Wednesday's Ruck & Maul
We kick off today with a feature on ‘one of our own’, Chloe Hill-Huse. Chloe has been feted on this site before but today we reproduce a recent cover page article posted by World Rugby – heady stuff. With permission from World Rugby we reprint the story.
CHLOE HILL HUSE ON DEVELOPING AS BOTH A PLAYER AND OFFICIAL IN CANADIAN RUGBY
Despite only graduating from High School this month, Chloe Hill-Huse already boasts an impressive rugby CV. Hill-Huse first came into contact with the game when her mum took her to watch a match between Canada A and Argentina Jaguars at Langford six years ago. The hosts lost 39 – 9, but rugby had gained a new supporter. And thanks to a chance encounter with Steph White, Hill-Huse would soon turn out for Castaway Wanderers U14.
She has since thrown herself into all aspects of the game. Her abilities as a front row forward have yielded representative honours for British Columbia (BC) and a Canada U18 cap, while she has coached extensively and is a BC Rugby Union certified Level1 referee.
Hill-Huse hopes to continue her rugby journey at the University of Victoria from September, and is confident she can continue her impressive on-pitch development as both a player and official. “I heard recently that Nigel Owens always said that he was a player and a referee, but he just enjoyed refereeing more so that’s what he pursued”, Hill-Huse told World Rugby. “I’m going to pursue (playing) rugby just as far as I can go, if that means Rugby World Cup, Olympics, or staying at the local level.
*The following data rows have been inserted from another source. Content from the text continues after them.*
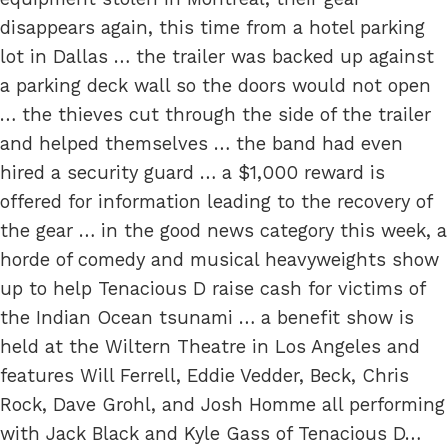
disappears again, this time from a hotel parking
lot in Dallas … the trailer was backed up against
a parking deck wall so the doors would not open
… the thieves cut through the side of the trailer
and helped themselves … the band had even
hired a security guard … a $1,000 reward is
offered for information leading to the recovery of
the gear … in the good news category this week, a
horde of comedy and musical heavyweights show
up to help Tenacious D raise cash for victims of
the Indian Ocean tsunami … a benefit show is
held at the Wiltern Theatre in Los Angeles and
features Will Ferrell, Eddie Vedder, Beck, Chris
Rock, Dave Grohl, and Josh Homme all performing
with Jack Black and Kyle Gass of Tenacious D…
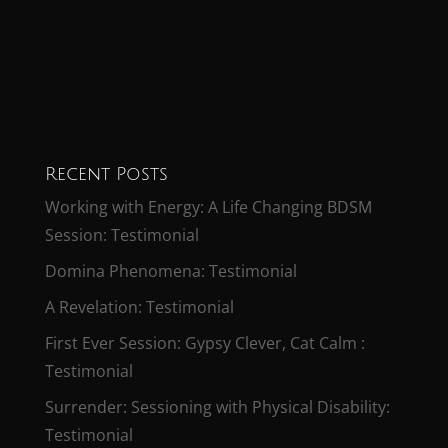
Recent Posts
Working with Energy: A Life Changing BDSM
Session: Testimonial
Domina Phenomena: Testimonial
A Revelation: Testimonial
First Ever Session: Gypsy Clever, Cat Calm :
Testimonial
Surrender: Sessioning with Physical Disability:
Testimonial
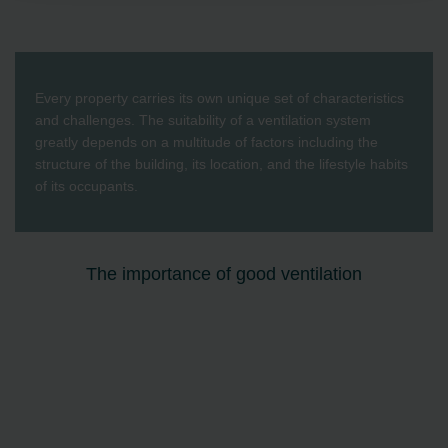
Zehnder Group AG: Data Privacy
Zehnder Group België nv/sa: Déclarations de confidentialité
Zehnder Group Czech Republic s.r.o.: Zásady ochrany
osobních údajů
Zehnder Group France: Protection des données
Every property carries its own unique set of characteristics
Zehnder Group Ibérica SAU: Política de privacidad
and challenges. The suitability of a ventilation system
Zehnder Group Italia S.r.l.: Privacy
greatly depends on a multitude of factors including the
Zehnder Group İç Mekan İklimlendirme Sanayi ve Ticaret
structure of the building, its location, and the lifestyle habits
Limitet Şirketi: Web Sitesi Çerezleri
of its occupants.
Zehnder Group Nederland bv: Privacyverklaringen
Zehnder Group Sales International: Privacy Policy
Zehnder Group Schweiz AG: Datenschutz
The importance of good ventilation
Zehnder Polska Sp. z o.o.: Oświadczenie o ochronie
danych Zehnder
Zehnder Group UK Limited: Privacy Policy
Whatever that means, I want to play for as long and as high up as I can and then transition into more of a full-time referee like Julianne Zussman.”
Role models do not come much better than Zussman, a former Castaway Wanderer herself, who played in three Rugby World Cups before switching her focus to refereeing. The 33 year old has since made her HSBC World Rugby Sevens Series officiating debut, and Hill-Huse has been fortunate enough to work with her in domestic competition in BC. “She did her whole playing career, World Cups, everything. And now she’s basically a referee,” Hill-Huse added. “She was basically a mentor to me, just more so a female referee who has controlled the guy’s game, who is confident in her ability. And I really enjoyed refereeing with her, being on her little three-person team. I really enjoyed that.” Hill-Huse first picked up a referee’s whistle almost by accident, during an academy course she was taking in 2017. Having earned a certificate, though, she was soon refereeing middle school matches and within a year had started officiating in BC’s senior men’s and women’s leagues.
Hill-Huse made the step-up to senior women’s rugby as a player with her club this season, and she believes her experiences as a referee helped her with that transition. “it’s a little bit of a different type of scary, because instead of being in charge of all of these people that are older than me and having them think of myself at the high level in both categories” me almost higher because I am the authority, now they think of me as an equal”’ she explained. “But it’s more of a physical thing, other than refereeing where it’s more of a mental thing. So my whole brain and body are stretched now from putting myself at the high level in both categories.”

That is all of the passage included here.